Olival Freire Junior, David Bohm: A Life Dedicated to Understanding of the Quantum World, Cham: Springer, 2019, xi + 250 pp., $84.99 (hardcover)

Christian ForstnerFootnote 1

With his scientific biography of David Bohm, the historian of science Olival Freire has published an important piece of work. The biography closes several gaps in the historical research on David Bohm. None of the previous works on Bohm (including my own) goes so deeply into his scientific work, or contextualizes it so fully. Whereas most of the previous works only considers a partial aspect of Bohm’s scientific work or personality, Freire provides a comprehensive picture and analyzes the change of this picture in political, philosophical, and cultural contexts.

Bohm’s life was strongly influenced by the Cold War. The emerging conflict between East and West was already evident during the Second World War. At that time, Bohm was employed at the Radiation Laboratory in Berkeley, investigating the behavior of plasma. He later developed this work further with his doctoral student David Pines. At the Radiation Laboratory, Bohm, together with a group of friends, founded a left-wing union group.

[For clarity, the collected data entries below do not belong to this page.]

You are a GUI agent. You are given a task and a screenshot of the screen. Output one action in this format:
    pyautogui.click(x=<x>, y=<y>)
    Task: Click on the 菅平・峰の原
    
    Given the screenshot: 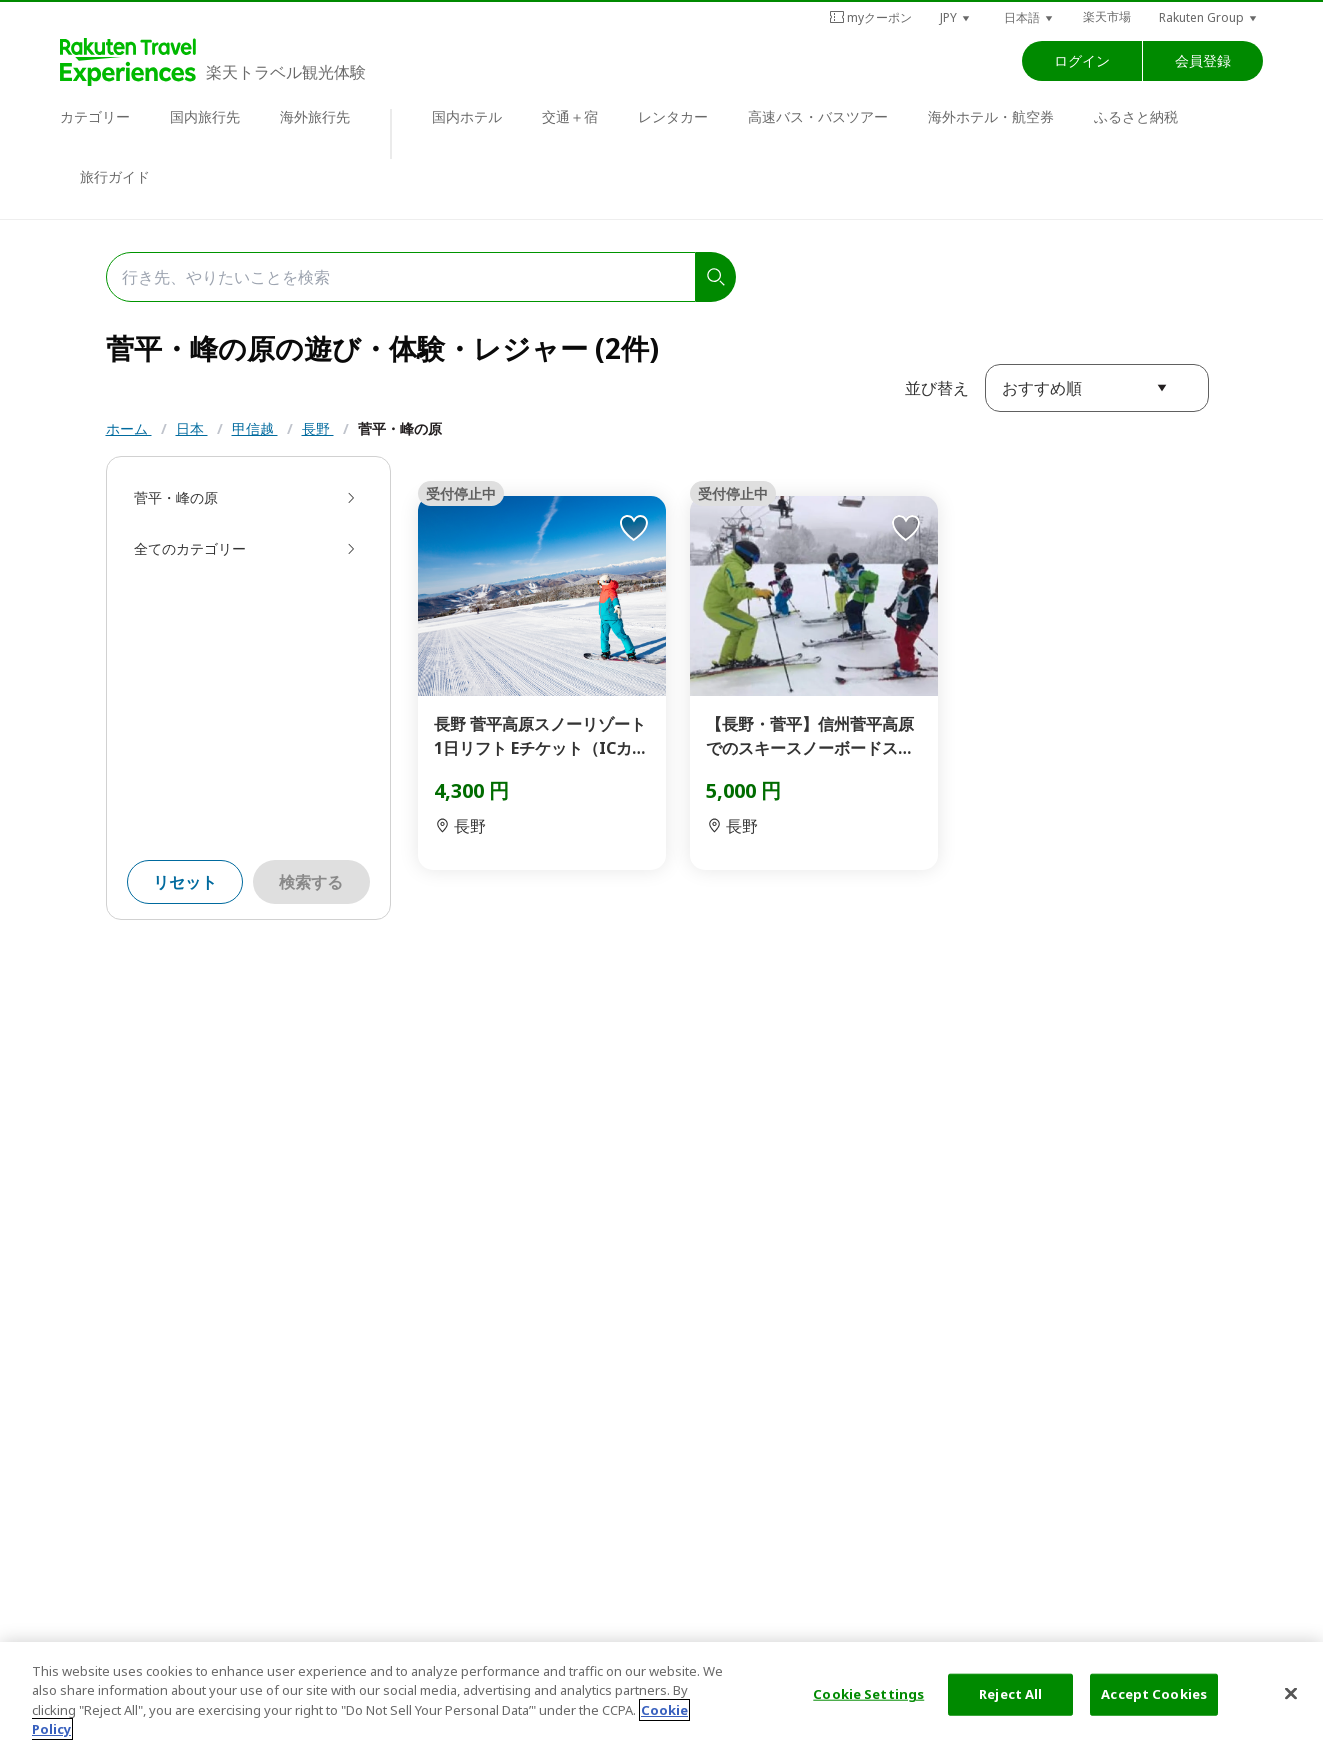 What is the action you would take?
    pyautogui.click(x=400, y=428)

Like many such groups, it was subjected to surveillance by the intelligence services, and these intelligence observations emerged after the end of the war, during the McCarthy era, and were used against Bohm. By this time Bohm was already a professor at Princeton. After he refused to testify before the House Un-American Activities Committee, he was charged with contempt of Congress. Princeton University suspended him and did not renew his contract. Bohm emigrated to Brazil in 1951. He subsequently relocated to Israel in 1955 and to Great Britain in 1957.

Physics experienced an upswing in Brazil in the early 1950s. New institutions and positions were created, and numerous international conferences were initiated. Freire describes these developments clearly. During this time, Bohm was focused on developing his interpretation of quantum mechanics with hidden variables and its philosophical interpretation. This led to an intensive cooperation with the French physicist Jean-Pierre Vigier. In Israel, together with his student Yakir Aharonov, he investigated the significance of vector potential in quantum mechanics. After the twentieth Congress of the Communist Party of the Soviet Union, he completely detached himself from Marxism in 1956.

By the time he arrived in Great Britain, Bohm had moved away from his work on hidden variables. It was not until the late 1970s that students and doctoral candidates brought the subject back to the table. The visualization of quantum potential with computers played an important role in the reinvigoration of Bohm’s work on hidden variables. Bohm himself regarded his work on quantum mechanics as part of the Implicate Order, which he developed together with his colleague Basil Hiley. Bohm died in London in 1992.

The discontinuities of Bohm’s biography ensured that he did not leave behind a systematic collection of papers. Some of his papers were collected at Birkbeck College in London after his death. In addition, there is an oral history interview at the American Institute of Physics that Maurice Wilkins conducted with Bohm in the mid-1980s. This complicates the work of the historians, and previous work has focused primarily on the periods of Bohm's life for which there is ample material. Freire’s biography now fills the existing gaps. As one of the foremost connoisseurs of the history of quantum mechanics in the post-war period, Freire has found plenty of other material. Freire’s expertise helps to understand Bohm’s scientific work in Brazil, Israel. and the United Kingdom in a broader context. This is also true of Bohm’s textbooks on quantum mechanics and the theory of relativity. The result is a picture of a scientist who by no means worked in isolation, but who developed his thoughts in close exchange with colleagues, co-workers, and also opponents. Freire'’ book is not only enriching those already interested in David Bohm and the history of quantum mechanics. It also shows what a scientific biography can do for the historical understanding of physics. The book is highly recommended.